Un prestigioso traguardo per il mondo scolastico campano e, in particolare, per il Liceo Scientifico Enrico Medi di Cicciano. Claudio Nori, studente del terzo anno, si è aggiudicato il primo premio nella sezione A – Saggio del concorso regionale “Premio 26 Marzo, per uno sviluppo umano integrale”, promosso dall’Associazione Populorum Progressio ODV. La cerimonia di premiazione si è svolta presso la Sala Convegni dell’Hotel Ferrari, al termine di un incontro-dibattito guidato dal presidente dell’associazione, Pasquale Piccolo. L’evento è stato arricchito dalla presenza di rappresentanti istituzionali e dell’ospite d’onore Roberto Della Seta, che ha offerto una toccante testimonianza personale legata alle persecuzioni nazifasciste.
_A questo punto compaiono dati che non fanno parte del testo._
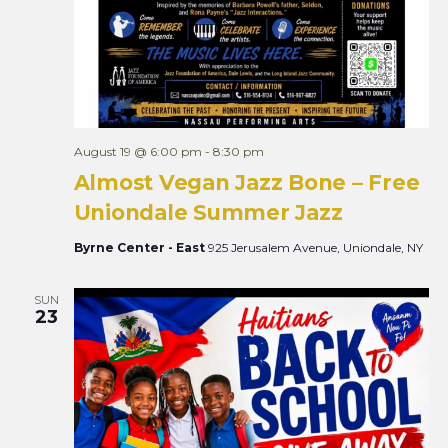
August 19 @ 6:00 pm
-
8:30 pm
Almost Vegan Jazz Bone – Free
Uniondale Summer Jazz
Byrne Center - East
925 Jerusalem Avenue, Uniondale, NY
SUN
23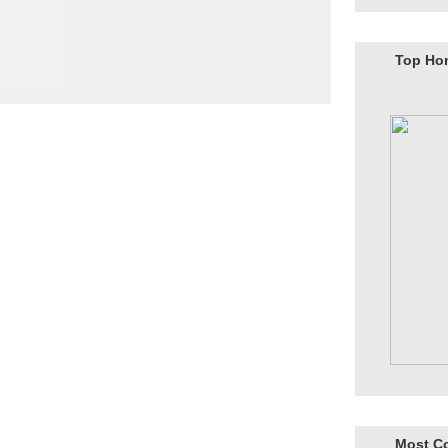
Top Ho
Most C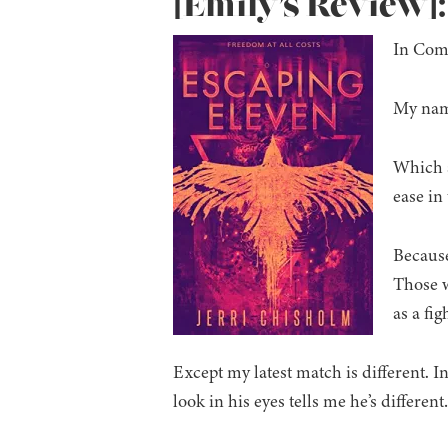
[Emily’s Review]
In Comp
My name
Which a
ease in
Because
Those w
as a fig
Except my latest match is different. 
look in his eyes tells me he’s differe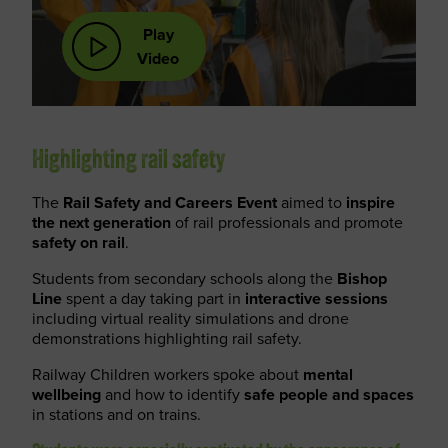
Play
Video
Highlighting rail safety
The
Rail Safety and Careers Event
aimed to
inspire
the next generation
of rail professionals and promote
safety on rail
.
Students from secondary schools along the
Bishop
Line
spent a day taking part in
interactive sessions
including virtual reality simulations and drone
demonstrations highlighting rail safety.
Railway Children workers spoke about
mental
wellbeing
and how to identify
safe people and spaces
in stations and on trains.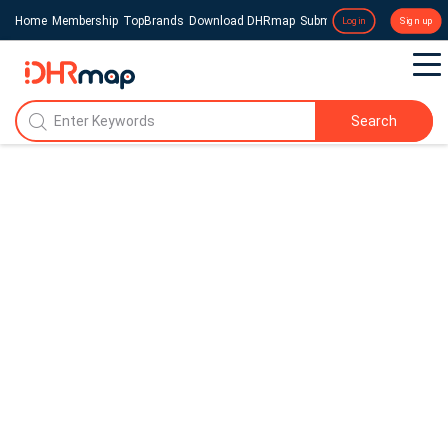
Home
Membership
TopBrands
Download DHRmap
Submit a Press Release
Login
Sign up
Search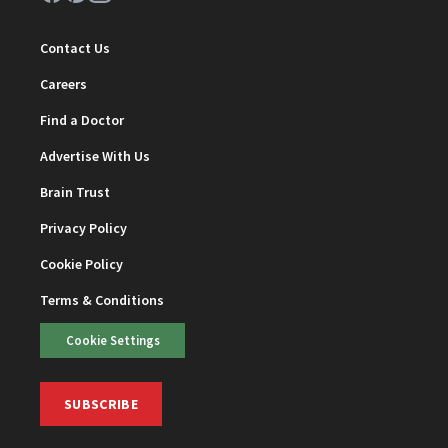
Contact Us
Careers
Find a Doctor
Advertise With Us
Brain Trust
Privacy Policy
Cookie Policy
Terms & Conditions
Cookie Settings
SUBSCRIBE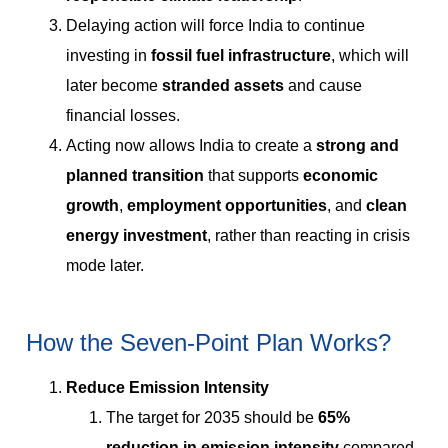
Delaying action will force India to continue
investing in
fossil fuel infrastructure
, which will
later become
stranded assets
and cause
financial losses.
Acting now allows India to create a
strong and
planned transition
that supports
economic
growth
,
employment opportunities
, and
clean
energy investment
, rather than reacting in crisis
mode later.
How the Seven-Point Plan Works?
Reduce Emission Intensity
The target for 2035 should be
65%
reduction in emission intensity
compared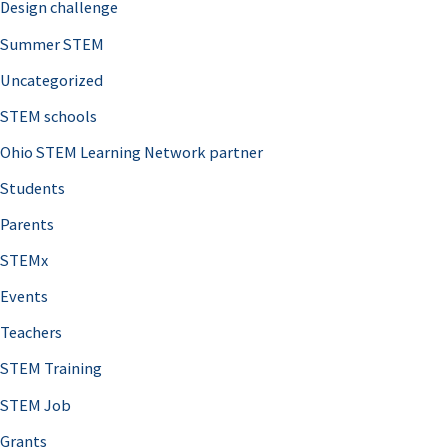
Design challenge
Summer STEM
Uncategorized
STEM schools
Ohio STEM Learning Network partner
Students
Parents
STEMx
Events
Teachers
STEM Training
STEM Job
Grants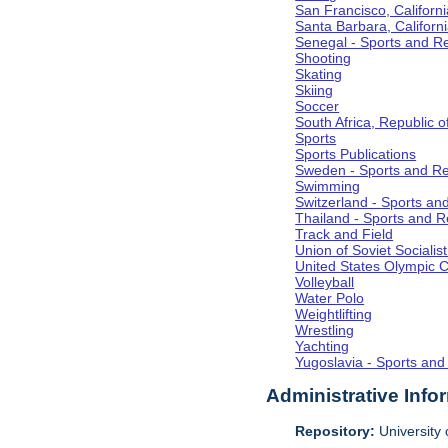
San Francisco, Californi
Santa Barbara, Californ
Senegal - Sports and R
Shooting
Skating
Skiing
Soccer
South Africa, Republic o
Sports
Sports Publications
Sweden - Sports and Re
Swimming
Switzerland - Sports an
Thailand - Sports and R
Track and Field
Union of Soviet Socialis
United States Olympic 
Volleyball
Water Polo
Weightlifting
Wrestling
Yachting
Yugoslavia - Sports and
Administrative Info
Repository:
University o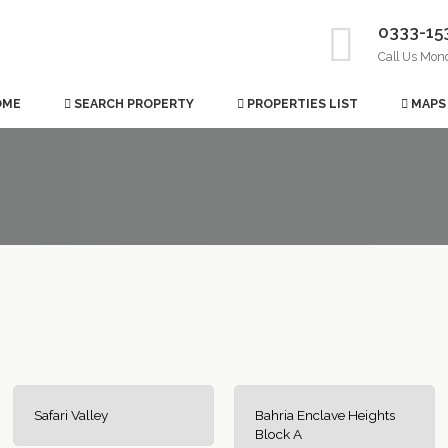
0333-15
Call Us Mon
OME
SEARCH PROPERTY
PROPERTIES LIST
MAPS
Safari Valley
Bahria Enclave Heights
Block A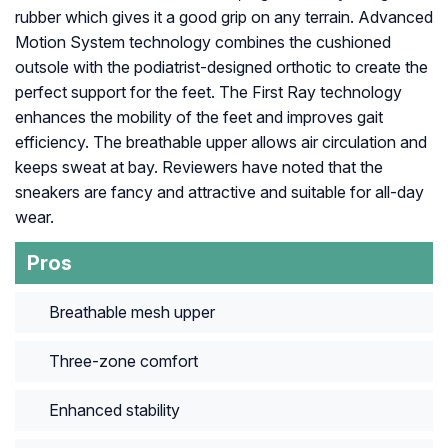
rubber which gives it a good grip on any terrain. Advanced
Motion System technology combines the cushioned
outsole with the podiatrist-designed orthotic to create the
perfect support for the feet. The First Ray technology
enhances the mobility of the feet and improves gait
efficiency. The breathable upper allows air circulation and
keeps sweat at bay. Reviewers have noted that the
sneakers are fancy and attractive and suitable for all-day
wear.
Pros
Breathable mesh upper
Three-zone comfort
Enhanced stability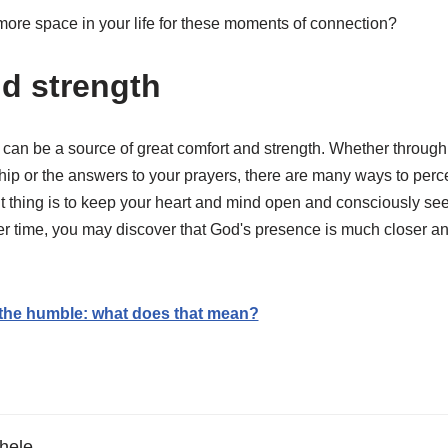
ore space in your life for these moments of connection?
d strength
can be a source of great comfort and strength. Whether throug
ship or the answers to your prayers, there are many ways to per
nt thing is to keep your heart and mind open and consciously se
ver time, you may discover that God's presence is much closer a
 the humble: what does that mean?
hele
A conquistare la giuria è stato il saggio di Claudio Nori, dal titolo “Dopo Auschwitz: Dio, memoria e responsabilità per l’Europa che verrà”. Un elaborato di grande spessore, premiato per la maturità intellettuale e la capacità di affrontare un tema complesso con rigore e originalità. Il lavoro propone una riflessione profonda sul rapporto tra Auschwitz e la modernità europea, interrogandosi sul destino del continente dopo l’Olocausto e sulla responsabilità etica della memoria.Particolarmente apprezzato è stato l’intreccio tra analisi filosofica e riferimenti alle testimonianze di autori come Primo Levi ed Elie Wiesel, che hanno contribuito a rendere il saggio ancora più incisivo e significativo.Il risultato di Nori si inserisce in un percorso di eccellenza ormai consolidato: per la terza volta in quattro anni, infatti, il Liceo “Enrico Medi” si distingue tra i vincitori del concorso.
Un traguardo che conferma l’impegno dell’istituto nella formazione culturale e civile degli studenti, attraverso percorsi didattici che integrano storia, filosofia e cittadinanza attiva.Guidati dal docente Antonio Panico e supportati anche dal lavoro di revisione degli studenti della classe 4CT, i partecipanti hanno dimostrato una preparazione solida e una spiccata sensibilità sui temi della memoria e dei diritti umani.
Tra loro si è distinta anche Celeste Vitale, della classe 3BS, premiata con una menzione d’onore per un racconto ambientato nel campo di Terezín, capace di evidenziare il contrasto tra propaganda e verità, affidando all’arte il ruolo di resistenza alla disumanizzazione.Ai vincitori delle diverse sezioni sarà offerta l’opportunità di partecipare a un viaggio nei luoghi della memoria, ulteriore occasione di crescita e consapevolezza.Un successo che coinvolge e rappresenta l’intera comunità scolastica, confermando il valore di una formazione che guarda non solo al sapere, ma anche alla costruzione di una coscienza critica e responsabile nelle nuove generazioni.